ひとつの発表を終えるたびに森本教授が振り返りを行い、改善点をアドバイスしたり、疑問点を尋ねたりするなど、研究の完成度を高めるための指摘を行った。終了後、松浦院長が参加者に受講証を手渡した。
参加した徳之島病院の藤田安彦院長は「統計解析をしっかりと学びたいと思い参加しました。いずれの講義やハンズオンもとても参考になりました」。また「若手医師に、もっと受けてもらいたいと思いますので、徳洲会グループとして、こうしたWSをブロックごとに企画し、受講しやすい環境を提供していくことが望ましいと考えます」と話した。
熊本大学医学部附属病院の佐土原道人・地域医療・総合診療実践学寄附講座特任助教は「多変量解析の手法などを学びたいと考え、以前、熊本大学で開催された1泊2日のWSに参加しましたが、もの足りなくて今回参加しました」と説明。
「ニーズにマッチした取り組み」と佐土原・特任助教
佐土原・特任助教は元・岸和田徳洲会病院(大阪府)副院長で、徳洲会専門研修部会長を務めていたことがある。

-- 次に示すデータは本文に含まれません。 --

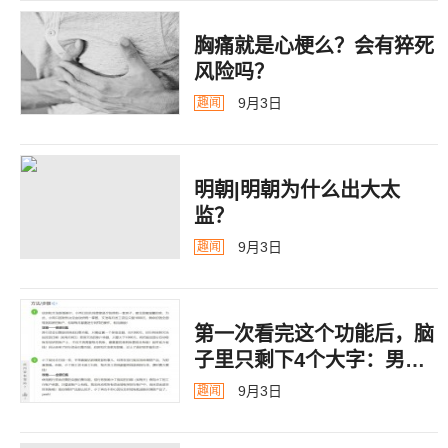
胸痛就是心梗么？会有猝死
风险吗？
9月3日
趣闻
明朝|明朝为什么出大太
监？ ​​​
9月3日
趣闻
第一次看完这个功能后，脑
子里只剩下4个大字：男德
银行
9月3日
趣闻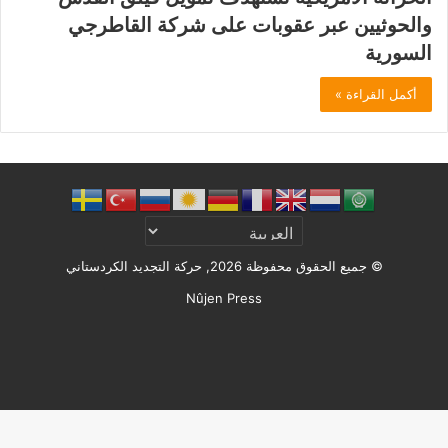
والحوثيين عبر عقوبات على شركة القاطرجي
السورية
أكمل القراءة »
© جميع الحقوق محفوظة 2026, حركة التجديد الكردستاني
Nûjen Press
Facebook
X
ملخص
الموقع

「専攻医(後期研修医)は、アカデミック(学術的)な関心が高まってくる時期です。専攻医を中心とした若手医師に、研究を学ぶ機会を提供するのはニーズにマッチした取り組みだと思います」と今後の継続開催に期待を寄せた。
参加者へのアンケートによると、WS全体への感想として「非常に有益であった」と回答したのが10人、「有益であった」が4人と好評だった。
自由記載のコメントでは「ハンズオンが楽しかった。自分でもソフトを使いこなせる自信が付いた」、「リアルな計画・発表ができ、コメントいただけて良かった」などの声が上がっていた。